Sure it's perf specific, but to be honest I'm not seeing any actual use case for this separate debug file except for perf compatibility. I'm not talking about the PDB here, just the separate PE module with DWARF debug infos.
I understand why debug symbols are usually split, for instance by OS distributions, to reduce the size of the packages, but it is usually done already using build wrappers. I'm maybe not aware of all use cases but right now I don't see any use of having the DWARF debug info being split after link for normal wine builds.
I took a quick look at perf sources and I'm not convinced that it would be hard. It already has some abstraction, see dso_binary_type enum and its usage. It already has special cases for things like DSO_BINARY_TYPE__JAVA_JIT, so DSO_BINARY_TYPE__PE doesn't seem out of place. The amount of PE understanding that perf would need to find debug info is very minimal: it just needs to be able to enumerate sections.
Well DSO_BINARY_TYPE__JAVA_JIT is really some ugly hack to make perf a little bit more flexible and let some other tool dump a symbol list with address ranges in a "perfmap" text file at runtime.
Other than that the dso_binary_type enumeration is mostly used to tell where to find the debug file, not really the format it's in. The code the assumes ELF format all over the place, even using libelf constants internally.
The "perfmap" support is just some plumbing on top of it, parsing the file and inserting ELF-like symbols in the internal list.
It's indeed possible to do the same thing for PE files, as implemented in the attached patches, using libbfd to parse them, but it still feels very hacky.

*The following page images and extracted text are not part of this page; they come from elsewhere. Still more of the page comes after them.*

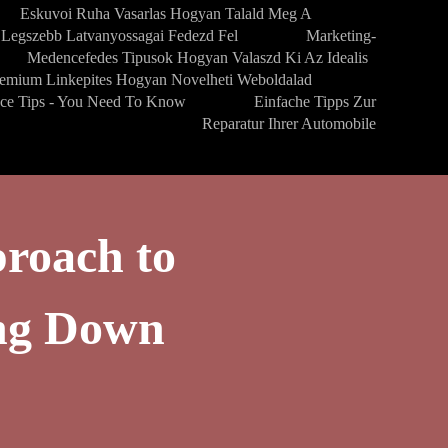
Eskuvoi Ruha Vasarlas Hogyan Talald Meg A
Legszebb Latvanyossagai Fedezd Fel
Marketing-
Medencefedes Tipusok Hogyan Valaszd Ki Az Idealis
emium Linkepites Hogyan Novelheti Weboldalad
nce Tips - You Need To Know
Einfache Tipps Zur
Reparatur Ihrer Automobile
roach to
ng Down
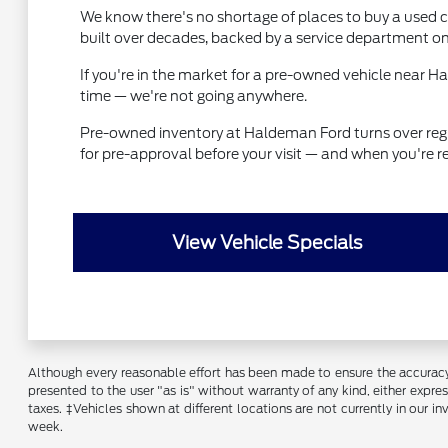
We know there's no shortage of places to buy a used ca
built over decades, backed by a service department on
If you're in the market for a pre-owned vehicle near 
time — we're not going anywhere.
Pre-owned inventory at Haldeman Ford turns over regular
for pre-approval before your visit — and when you're r
View Vehicle Specials
Although every reasonable effort has been made to ensure the accuracy o
presented to the user "as is" without warranty of any kind, either express
taxes. ‡Vehicles shown at different locations are not currently in our 
week.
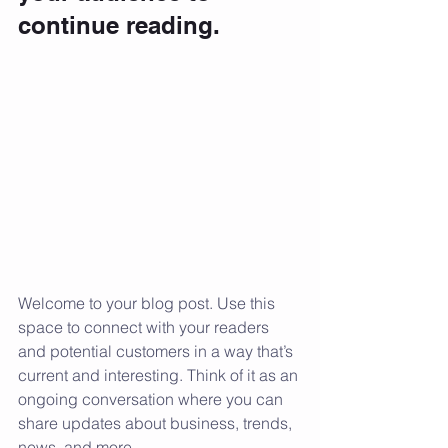
continue reading.
Welcome to your blog post. Use this 
space to connect with your readers 
and potential customers in a way that’s 
current and interesting. Think of it as an 
ongoing conversation where you can 
share updates about business, trends, 
news, and more.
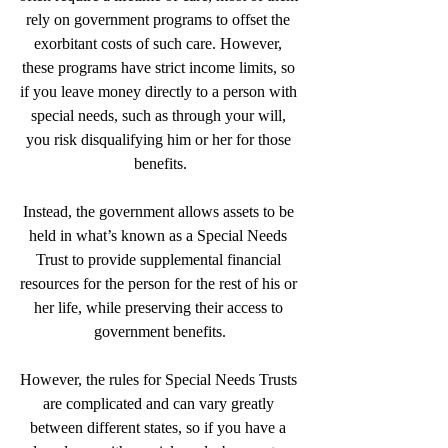
rely on government programs to offset the 
exorbitant costs of such care. However, 
these programs have strict income limits, so 
if you leave money directly to a person with 
special needs, such as through your will, 
you risk disqualifying him or her for those 
benefits.
Instead, the government allows assets to be 
held in what’s known as a Special Needs 
Trust to provide supplemental financial 
resources for the person for the rest of his or 
her life, while preserving their access to 
government benefits.
However, the rules for Special Needs Trusts 
are complicated and can vary greatly 
between different states, so if you have a 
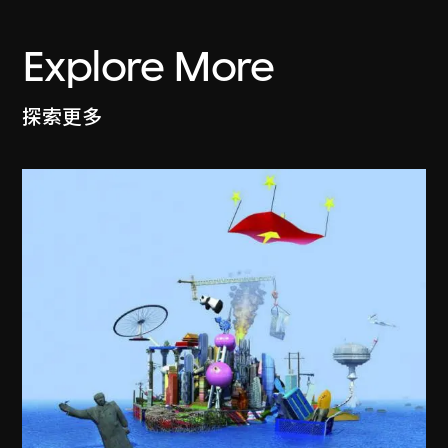
Explore More
探索更多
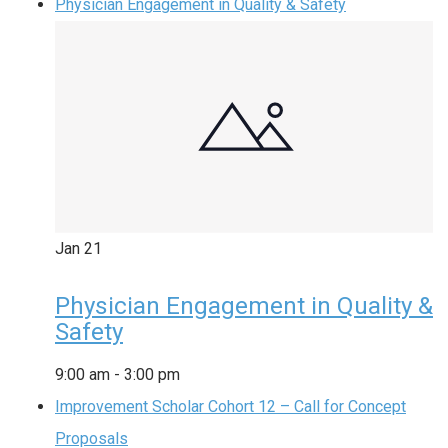
Physician Engagement in Quality & Safety
Jan
21
Physician Engagement in Quality &
Safety
9:00 am
-
3:00 pm
Improvement Scholar Cohort 12 – Call for Concept
Proposals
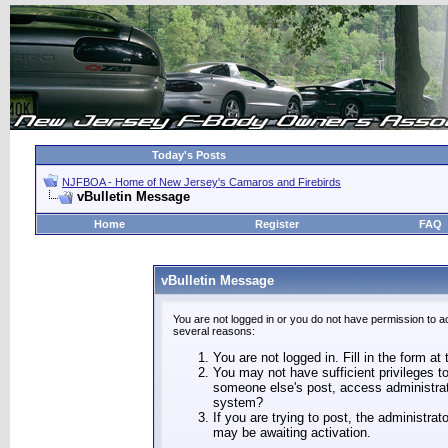
Today's Posts
NJFBOA - Home of New Jersey's Camaros and Firebirds
vBulletin Message
Home
Register
FAQ
vBulletin Message
You are not logged in or you do not have permission to a
several reasons:
You are not logged in. Fill in the form at
You may not have sufficient privileges to
someone else's post, access administrat
system?
If you are trying to post, the administra
may be awaiting activation.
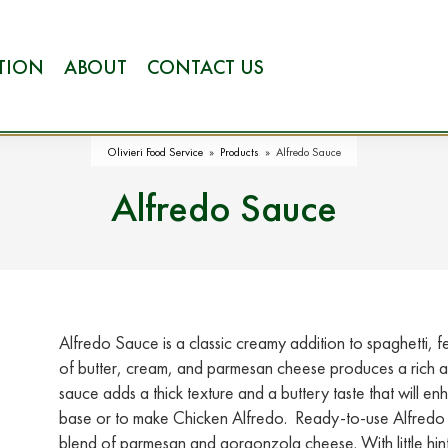
ATION
ABOUT
CONTACT US
Olivieri Food Service
»
Products
»
Alfredo Sauce
Alfredo Sauce
Alfredo Sauce is a classic creamy addition to spaghetti, f
of butter, cream, and parmesan cheese produces a rich an
sauce adds a thick texture and a buttery taste that will en
base or to make Chicken Alfredo. Ready-to-use Alfredo S
blend of parmesan and gorgonzola cheese. With little hi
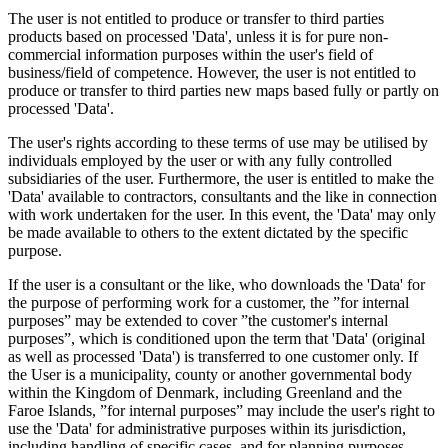
The user is not entitled to produce or transfer to third parties
products based on processed 'Data', unless it is for pure non-
commercial information purposes within the user's field of
business/field of competence. However, the user is not entitled to
produce or transfer to third parties new maps based fully or partly on
processed 'Data'.
The user's rights according to these terms of use may be utilised by
individuals employed by the user or with any fully controlled
subsidiaries of the user. Furthermore, the user is entitled to make the
'Data' available to contractors, consultants and the like in connection
with work undertaken for the user. In this event, the 'Data' may only
be made available to others to the extent dictated by the specific
purpose.
If the user is a consultant or the like, who downloads the 'Data' for
the purpose of performing work for a customer, the ”for internal
purposes” may be extended to cover ”the customer's internal
purposes”, which is conditioned upon the term that 'Data' (original
as well as processed 'Data') is transferred to one customer only. If
the User is a municipality, county or another governmental body
within the Kingdom of Denmark, including Greenland and the
Faroe Islands, ”for internal purposes” may include the user's right to
use the 'Data' for administrative purposes within its jurisdiction,
including handling of specific cases, and for planning purposes,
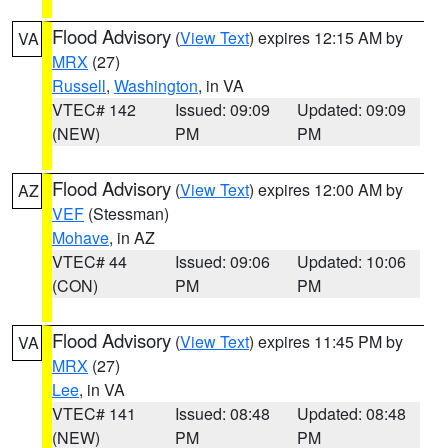
Flood Advisory
(
View Text
) expires 12:15 AM by
VA
MRX
(27)
Russell
,
Washington
, in VA
VTEC# 142
Issued: 09:09
Updated: 09:09
(NEW)
PM
PM
Flood Advisory
(
View Text
) expires 12:00 AM by
AZ
VEF
(Stessman)
Mohave
, in AZ
VTEC# 44
Issued: 09:06
Updated: 10:06
(CON)
PM
PM
Flood Advisory
(
View Text
) expires 11:45 PM by
VA
MRX
(27)
Lee
, in VA
VTEC# 141
Issued: 08:48
Updated: 08:48
(NEW)
PM
PM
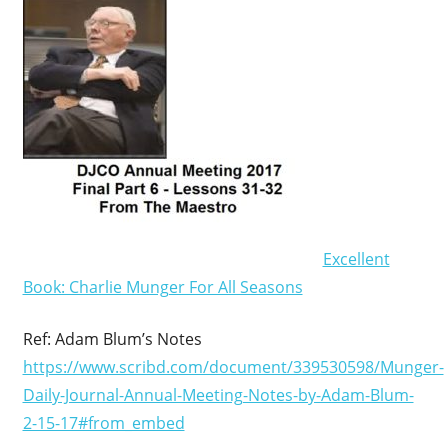
Excellent
Book: Charlie Munger For All Seasons
Ref: Adam Blum’s Notes
https://www.scribd.com/document/339530598/Munger-
Daily-Journal-Annual-Meeting-Notes-by-Adam-Blum-
2-15-17#from_embed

Then I may be pessimistic but I also expect it to be a bit hard to justify such a change, as it is -in the other way this time- a wine-specific change in perf.
Also, although the basic features seems to work fine (perf annotate relies on external tools for disassembly for instance), it's limited to providing the symbol list and it's not going to be well integrated with the ELF/DWARF part of the code, so it may lack features.
The above is about two other patches. I didn't look at PE alignment fix, but I just expect that it should be fixable upstream. With that in mind, my comments to patches:
I'm not sure to understand, you mean fixable in perf as well? I don't think it is easily fixable there either, perf uses mmap hooks to detect which files are mapped to which memory range, and if the section aren't aligned we copy them instead, which makes it loose track.
- PE alignment
The patch breaks build with llvm-mingw because lld doesn't support --file-alignment. It's also not exactly free. Note that you could just pass CROSSLDFLAGS=... to configure instead of patching Wine.
Sure and all these patches can actually be implemented with some build system wrapper, I just think it'd be nice if perf could handle default wine builds.
- .debug directory
I don't have a strong opinion here. If it's indeed a standard, maybe we should follow it. GDB documentation mentions both %s.debug and .debug/%s and, not being a fan of hidden directories in build tree, I chose the one that seemed nicer:
https://sourceware.org/gdb/current/onlinedocs/gdb/Separate-Debug-Files.html
- symbols in ELF file
We could do that, creating an exotic mix then building on mac, with PE, Mach-O and ELF files. Another option would be CROSSLDFLAGS=-Wl,--objcopy,-Oelf64-x86-64, but it doesn't seem nice...
I don't know how useful ELF or Mach-O format would be on mac, we could leave the PE format there if that's better. But again, I don't really understand the use case for this non-PDB split debug file.